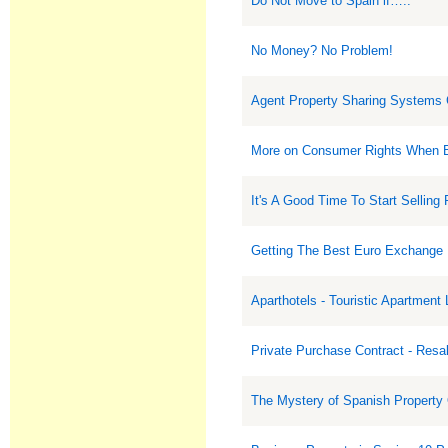
Do Not Move to Spain if…..
No Money? No Problem!
Agent Property Sharing Systems
More on Consumer Rights When B
It's A Good Time To Start Selling 
Getting The Best Euro Exchange
Aparthotels - Touristic Apartment
Private Purchase Contract - Resa
The Mystery of Spanish Property 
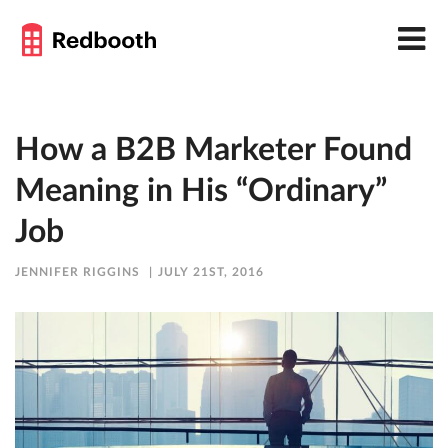
How a B2B Marketer Found
Meaning in His “Ordinary”
Job
JENNIFER RIGGINS
JULY 21ST, 2016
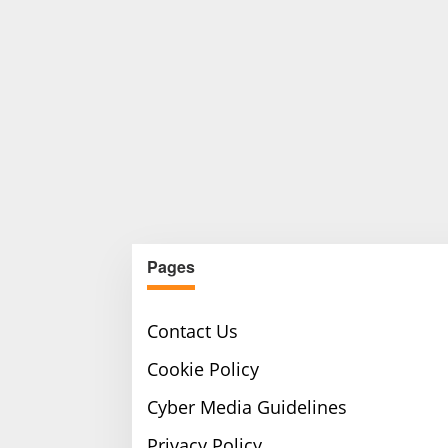
Pages
Contact Us
Cookie Policy
Cyber Media Guidelines
Privacy Policy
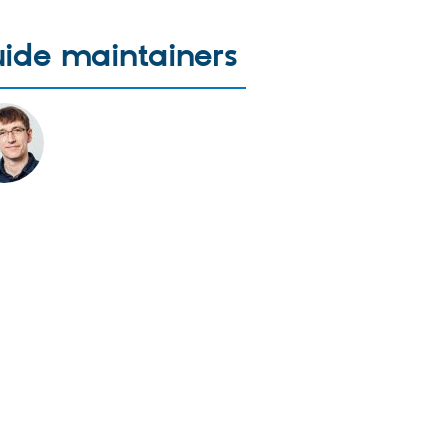
ide maintainers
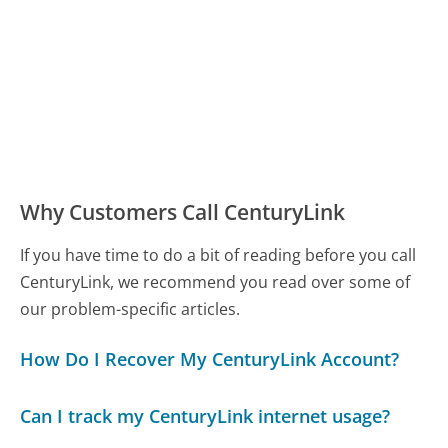
Why Customers Call CenturyLink
If you have time to do a bit of reading before you call
CenturyLink, we recommend you read over some of
our problem-specific articles.
How Do I Recover My CenturyLink Account?
Can I track my CenturyLink internet usage?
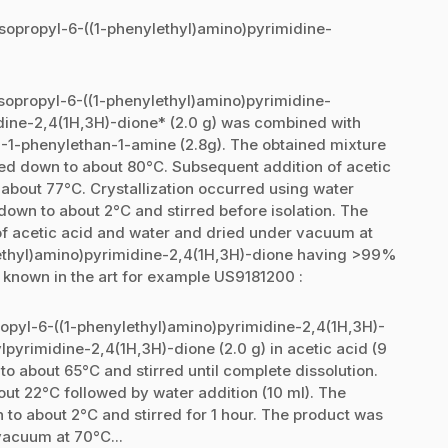
-isopropyl-6-((1-phenylethyl)amino)pyrimidine-
isopropyl-6-((1-phenylethyl)amino)pyrimidine-
dine-2,4(1H,3H)-dione* (2.0 g) was combined with
S)-1-phenylethan-1-amine (2.8g). The obtained mixture
led down to about 80°C. Subsequent addition of acetic
 about 77°C. Crystallization occurred using water
down to about 2°C and stirred before isolation. The
of acetic acid and water and dried under vacuum at
lethyl)amino)pyrimidine-2,4(1H,3H)-dione having >99%
 known in the art for example US9181200 :
opropyl-6-((1-phenylethyl)amino)pyrimidine-2,4(1H,3H)-
pyrimidine-2,4(1H,3H)-dione (2.0 g) in acetic acid (9
to about 65°C and stirred until complete dissolution.
ut 22°C followed by water addition (10 ml). The
to about 2°C and stirred for 1 hour. The product was
vacuum at 70°C...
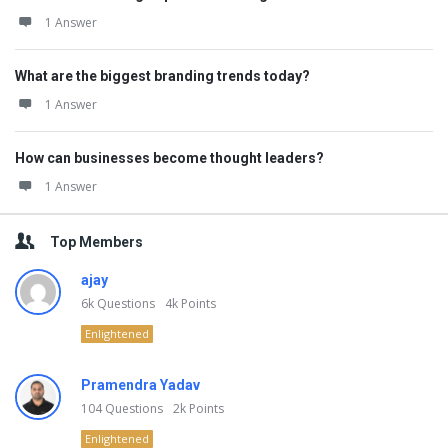
1 Answer
What are the biggest branding trends today?
1 Answer
How can businesses become thought leaders?
1 Answer
Top Members
ajay
6k
Questions
4k
Points
Enlightened
Pramendra Yadav
104
Questions
2k
Points
Enlightened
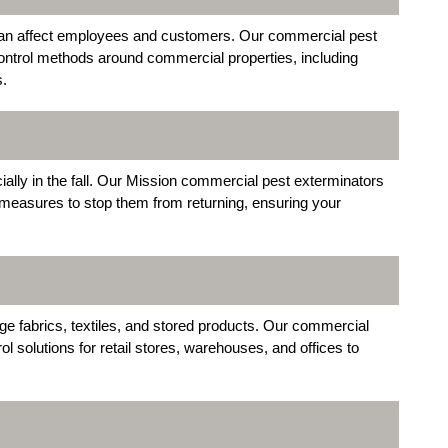
an affect employees and customers. Our commercial pest
control methods around commercial properties, including
s.
ally in the fall. Our Mission commercial pest exterminators
 measures to stop them from returning, ensuring your
 fabrics, textiles, and stored products. Our commercial
l solutions for retail stores, warehouses, and offices to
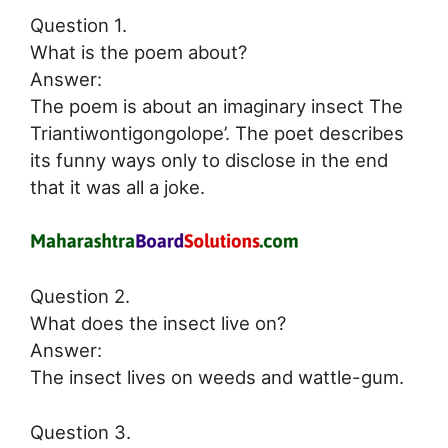
Question 1.
What is the poem about?
Answer:
The poem is about an imaginary insect The
Triantiwontigongolope’. The poet describes
its funny ways only to disclose in the end
that it was all a joke.
Question 2.
What does the insect live on?
Answer:
The insect lives on weeds and wattle-gum.
Question 3.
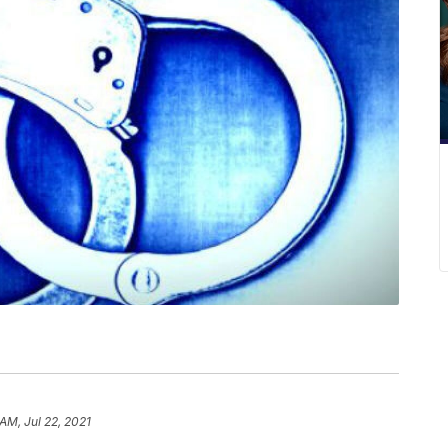
AM, Jul 22, 2021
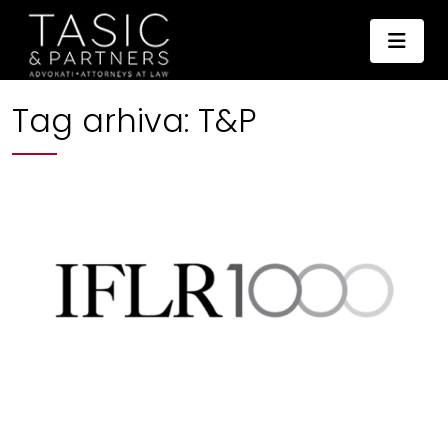
Tag arhiva:
T&P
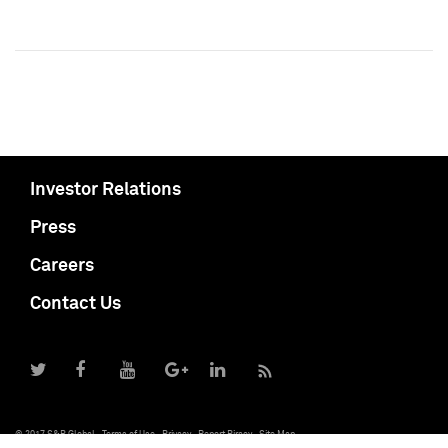
Investor Relations
Press
Careers
Contact Us
© 2017 S&P Global
Terms of Use
Privacy
Report Piracy
Site Map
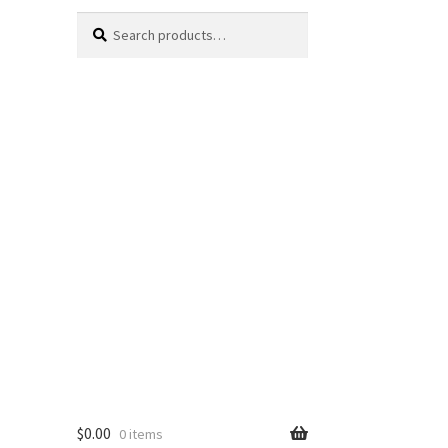
Search
Search
for:
$
0.00
0 items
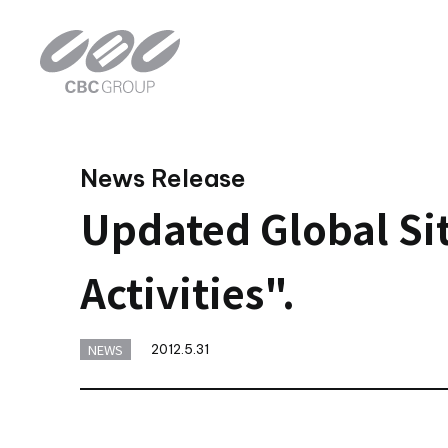
News Release
Updated Global Sit
Activities".
NEWS
2012.5.31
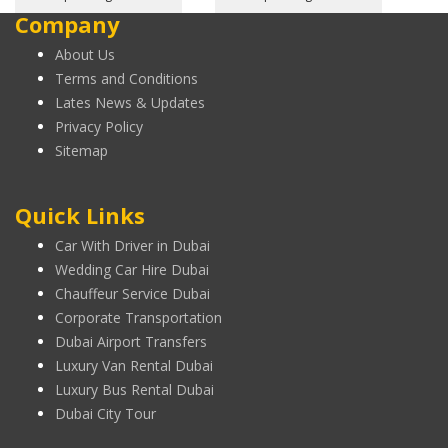
Company
About Us
Terms and Conditions
Lates News & Updates
Privacy Policy
Sitemap
Quick Links
Car With Driver in Dubai
Wedding Car Hire Dubai
Chauffeur Service Dubai
Corporate Transportation
Dubai Airport Transfers
Luxury Van Rental Dubai
Luxury Bus Rental Dubai
Dubai City Tour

§ **What the exercise asks**
Determine the number of lines in the listing that hold the word "pest", and supply that number and nothing further.

§ **Written response**
2